L’attentat du Royal © Archives municipales et communales d’Amiens

La première tentative du 11 novembre 1942

A la suite d’une décision des FTP d’attaquer le « Royal », symbole de l’occupation allemande, des réunions préparatoires eurent lieu chez « mémère Dujardin » rue Pauquy et chez Gisèle Dujardin rue Haleine Ridoux entre Jules Bridoux, Jean Petit, Émile Baheu, André Lalou, Charles Lemaire, Lucien Joron et Gisèle Dujardin.

La première tentative du 11 novembre 1942 1 © D.R.

Gisèle Dujardin.

La première tentative du 11 novembre 1942 2 © A.D. 80

Charles Lemaire.

Charles Lemaire alla récupérer une mine anti-char française de 5 kg dans le dépôt allemand au lieu-dit « la Grenouillère » route de Roye et avec l’aide d’Émile Baheu et de Lucien Joron l’équipe, après l’avoir percée d’un détonateur et d’un cordon Bickford dans un atelier de cycles situé boulevard Châteaudun.

Le 11 novembre, André Lalou et Gisèle Dujardin font le guet devant le théâtre rue des Trois-Cailloux. Charles Lemaire et Émile Baheu déposent la mine derrière une jardinière contre la vitre du « Royal » rue des Trois-Cailloux et allument le cordon. Pas de résultat. Le lendemain Charles Lemaire va récupérer la mine (en désamorçant le détonateur, celui-ci éclate, Charles Lemaire sera sourd quelques jours).

L’attentat réussi du 24 décembre 1942

Deux mines antichar ont été récupérées au même endroit que la première fois par Émile Baheu, Lucien Joron et Marcel Martin. Le dispositif est amélioré par un cordon d’amadou caché dans un tube d’aspirine pour une mise à feu de 15 minutes.

Le dispositif se met en place : à 20h45 Charles Lemaire et Marcel Capitaine discutent devant Les Nouvelles Galeries. André Lalou et Arthur Lemaire font le guet rue Ernest Cauvin. Lucien Joron et Paul Petit venant de la place René Goblet se postent sous le porche du magasin Devred.

L’attentat réussi du 24 décembre 1942 1 © D.R.

André Lalou.

L’attentat réussi du 24 décembre 1942 2 © D.R.

Émile Baheu.

Émile Baheux et Jules Bridoux avec chacun une mine dans un sac à dos viennent de la place René Goblet, passent devant le Royal et profitant de l’absence momentanée de la sentinelle pour déposer les mines derrière les bacs à fleurs en bas de la vitre rue des Trois-Cailloux , mettent en place le dispositif. Charles Lemaire les rejoint avec une cigarette et allume le cordon d’amadou vers 21 h.

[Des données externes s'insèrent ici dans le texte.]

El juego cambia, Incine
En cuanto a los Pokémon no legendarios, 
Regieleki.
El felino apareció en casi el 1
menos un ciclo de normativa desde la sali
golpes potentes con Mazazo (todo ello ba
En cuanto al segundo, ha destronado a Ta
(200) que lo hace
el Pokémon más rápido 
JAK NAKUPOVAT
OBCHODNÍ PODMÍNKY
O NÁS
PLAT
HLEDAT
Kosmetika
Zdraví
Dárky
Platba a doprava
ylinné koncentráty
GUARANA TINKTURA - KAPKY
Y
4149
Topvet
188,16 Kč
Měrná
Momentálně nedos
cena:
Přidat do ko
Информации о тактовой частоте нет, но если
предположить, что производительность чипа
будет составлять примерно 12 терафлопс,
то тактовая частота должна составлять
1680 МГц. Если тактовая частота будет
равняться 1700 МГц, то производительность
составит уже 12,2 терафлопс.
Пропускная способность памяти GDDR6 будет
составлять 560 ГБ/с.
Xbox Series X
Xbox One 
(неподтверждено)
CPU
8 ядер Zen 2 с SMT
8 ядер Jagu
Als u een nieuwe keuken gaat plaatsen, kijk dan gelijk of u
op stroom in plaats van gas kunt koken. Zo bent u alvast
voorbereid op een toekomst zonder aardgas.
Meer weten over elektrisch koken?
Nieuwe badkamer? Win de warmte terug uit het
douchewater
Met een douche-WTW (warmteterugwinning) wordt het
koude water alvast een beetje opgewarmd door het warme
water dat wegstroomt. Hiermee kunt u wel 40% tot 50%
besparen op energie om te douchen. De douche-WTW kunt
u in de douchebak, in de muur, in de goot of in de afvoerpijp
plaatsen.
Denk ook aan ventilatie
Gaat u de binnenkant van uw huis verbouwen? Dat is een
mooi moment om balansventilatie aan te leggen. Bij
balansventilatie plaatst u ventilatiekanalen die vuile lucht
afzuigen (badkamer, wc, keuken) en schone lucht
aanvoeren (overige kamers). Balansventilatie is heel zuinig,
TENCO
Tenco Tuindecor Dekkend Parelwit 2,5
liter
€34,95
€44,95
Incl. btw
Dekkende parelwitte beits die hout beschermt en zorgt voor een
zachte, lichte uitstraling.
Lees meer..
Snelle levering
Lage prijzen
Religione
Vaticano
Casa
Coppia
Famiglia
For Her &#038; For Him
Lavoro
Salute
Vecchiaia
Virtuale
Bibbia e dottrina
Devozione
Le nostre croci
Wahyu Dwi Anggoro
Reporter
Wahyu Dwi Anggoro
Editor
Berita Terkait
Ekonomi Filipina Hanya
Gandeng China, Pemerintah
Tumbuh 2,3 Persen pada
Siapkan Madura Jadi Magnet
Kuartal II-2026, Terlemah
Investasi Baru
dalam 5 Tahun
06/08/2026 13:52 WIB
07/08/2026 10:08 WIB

Marcel Capitaine récupère les armes et les remet à André Lalou, le groupe se disperse. André Lalou et Émile Baheu s’éloignent par le trajet suivant : la rue des Trois-Cailloux, la rue des Otages, la rue Saint-Fuscien, la rue Pointin, la rue du Comte Raoul, la rue de Cagny. Arrivés vers 21 h 30, au carrefour de cette rue avec le boulevard Pont Noyelles, ils entendent une explosion et voient une fumée s’élever du centre-ville, sous l’émotion, ils s’étreignent et se séparent.

L’attentat réussi du 24 décembre 1942 3 © Archives départementales de la Somme

Le bilan se monte à 20, 33 ou 37 morts, 30 ou 50 blessés allemands selon les sources.

 

A la recherche des responsables

L’armée allemande et la Feldgendarmerie, furieuses, cernent le quartier et contrôlent les papiers des passants ainsi que ceux du client le Picardy, rue Ernest Cauvin, où était projeté le film « l’émigrante » et arrêtent de nombreuses personnes emmenées à la caserne Dejean. Elle seront relâchées le lendemain (après avoir ciré des bottes). Dans leur rage, les Allemands gêneront les secours et arrêteront même des policiers français venus les aider.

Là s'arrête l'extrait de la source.